Nothing is so painful to the human mind as a great and sudden change. — Mary Shelley
Nothing is so painful to the human mind as a great and sudden change.
The ISM Manufacturing Prices Paid Index rose 19.3 points over two months in March, marking one of the largest increases in the history of the series. The change ranks in the top 2% of two-month observations since 1948 and has occurred only a handful of times over more than seven decades. This change implies a much larger share of firms are reporting higher input costs than two months ago. Moves of this size are rare and tend to draw attention because of how quickly prices change.
But what does this surge imply for investors? The move reflects a change in direction and points to cost pressures building again across the manufacturing sector.
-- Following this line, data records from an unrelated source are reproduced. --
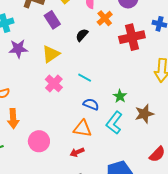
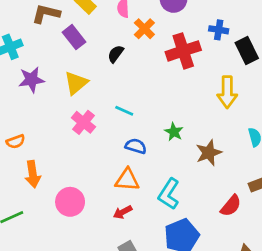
cyan L-shape: (114, 123) -> (169, 194), moved

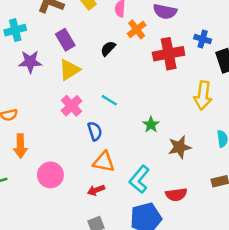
purple rectangle: (74, 37) -> (65, 40), moved
blue semicircle: (136, 146) -> (95, 131), moved, turned 48
red semicircle: (231, 206) -> (176, 194), moved, turned 35

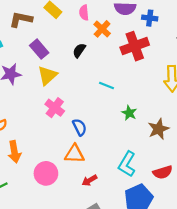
blue cross: (203, 39) -> (150, 18), moved
cyan line: (109, 100) -> (107, 86), moved
orange triangle: (104, 162) -> (74, 154), moved

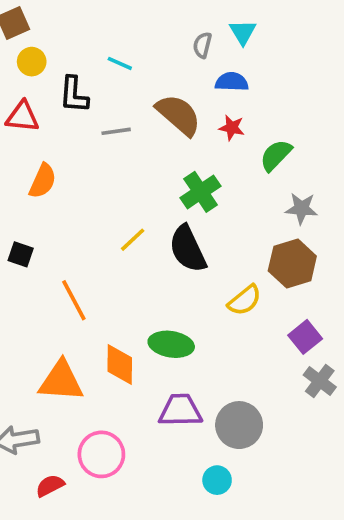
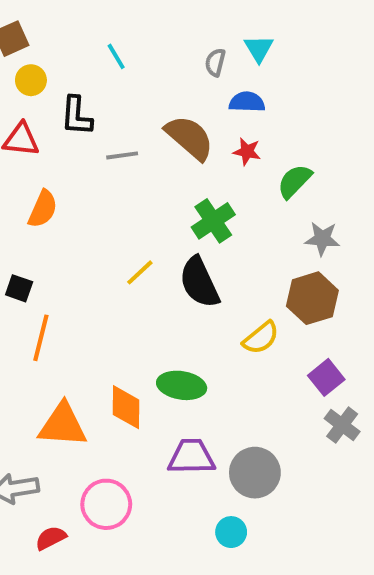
cyan line: (120, 63) -> (116, 56), moved, turned 35
orange line: (74, 300) -> (41, 338), moved, turned 42

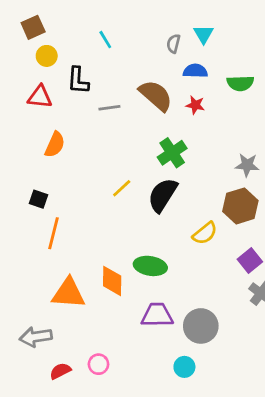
green semicircle: (295, 181) -> (240, 83), moved, turned -136
black semicircle: (199, 282) -> (163, 195), turned 57
pink circle: (106, 504) -> (98, 364), moved, size x0.6

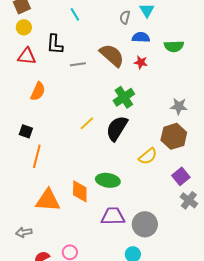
yellow circle: (47, 56) -> (24, 27), moved
gray arrow: (36, 337) -> (24, 232), size x0.7

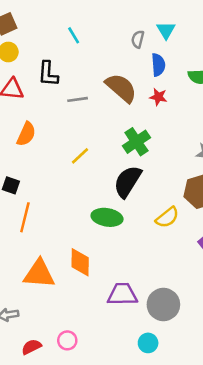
blue semicircle: (141, 37) -> (158, 65), turned 84
yellow line: (87, 123) -> (80, 156), moved
green ellipse: (108, 180) -> (107, 217), moved

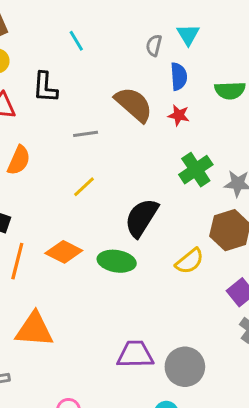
gray line: (78, 99) -> (86, 134), moved
green cross: (136, 142) -> (196, 170), moved
orange diamond: (80, 262) -> (64, 252), moved, turned -64

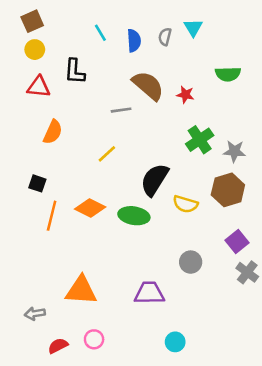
blue semicircle: (179, 76) -> (134, 41), moved
gray line: (86, 134) -> (121, 110), moved
yellow semicircle: (190, 261) -> (185, 204), moved, turned 55
orange triangle: (34, 329) -> (81, 290), moved
gray circle: (185, 367) -> (191, 262), moved, size x0.7

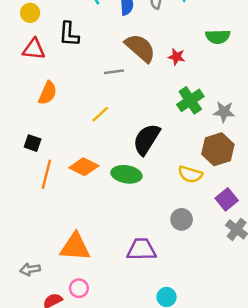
yellow semicircle: (185, 204) -> (190, 174), moved
pink circle: (94, 339) -> (79, 288), moved

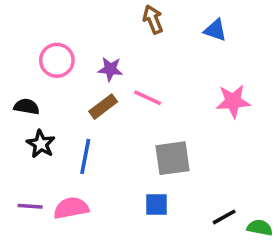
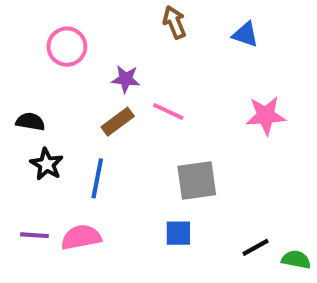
pink circle: (57, 60) -> (67, 47), moved

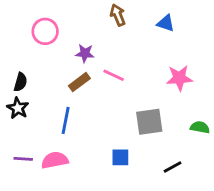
black semicircle: (30, 122) -> (20, 82), turned 96
black star: (47, 164) -> (18, 108), moved
gray square: (197, 180) -> (149, 122), moved
green semicircle: (296, 260) -> (200, 127), moved

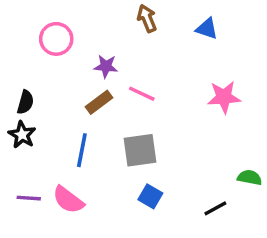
gray square: (149, 122) -> (140, 150), moved
green semicircle: (200, 127) -> (250, 178), moved
blue square: (120, 157) -> (150, 196), turned 30
pink semicircle: (55, 160) -> (68, 200), turned -132

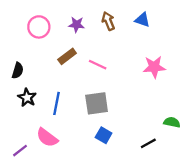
brown arrow: (147, 18) -> (108, 21), moved
purple star: (106, 66) -> (77, 25), moved
brown rectangle: (99, 102) -> (67, 56), moved
black star: (22, 135) -> (27, 98), moved
purple line: (29, 198) -> (20, 151), moved, turned -42

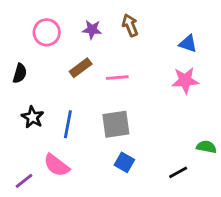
blue triangle: (142, 20) -> (188, 44), moved
pink line: (98, 65) -> (117, 78), turned -30
black semicircle: (18, 70) -> (20, 73), moved

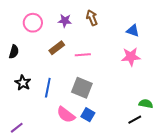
gray square: (116, 124) -> (82, 88), turned 30
pink semicircle: (57, 165) -> (66, 115), moved
black line: (178, 172) -> (135, 120), moved

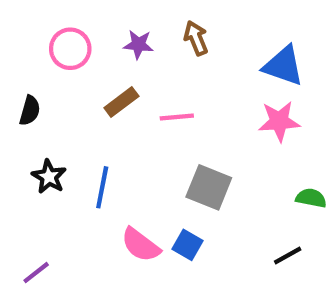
blue triangle: (133, 31) -> (283, 66), size x1.5
gray square: (82, 88) -> (209, 187), moved
green semicircle: (146, 104) -> (311, 198), moved

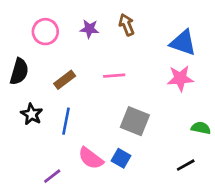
brown rectangle: (121, 102) -> (65, 80), moved
black semicircle: (30, 111) -> (19, 72), size x1.4
purple line: (36, 273) -> (52, 176), moved

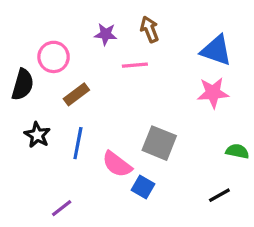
pink circle: (45, 32) -> (54, 57), moved
pink line: (114, 76) -> (135, 65), moved
pink semicircle: (91, 158) -> (117, 164), moved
The historical relationship between ISM Prices Paid and downstream inflation offers some context. Periods that fall into the top decile of two-month increases have often tended to be followed by firmer goods inflation. For example, the core goods Consumer Price Index has averaged roughly 2.04% on an annualized basis in the three months following these spikes, compared with about 1.29% in the three months prior. Goods inflation has tended to run hotter after large increases in ISM Manufacturing Prices Paid, indicating that upstream cost pressures translate into pass-through pricing.
The ISM’s own report points to several forces behind the latest move. It highlights higher steel and aluminum prices, tariffs on imported goods and rising petroleum-based inputs tied to the Middle East conflict. Supplier deliveries have slowed, indicating renewed friction in supply chains, while a majority of firms reported paying higher prices across industries. The combination points to a broader escalation in cost pressures across the manufacturing sector.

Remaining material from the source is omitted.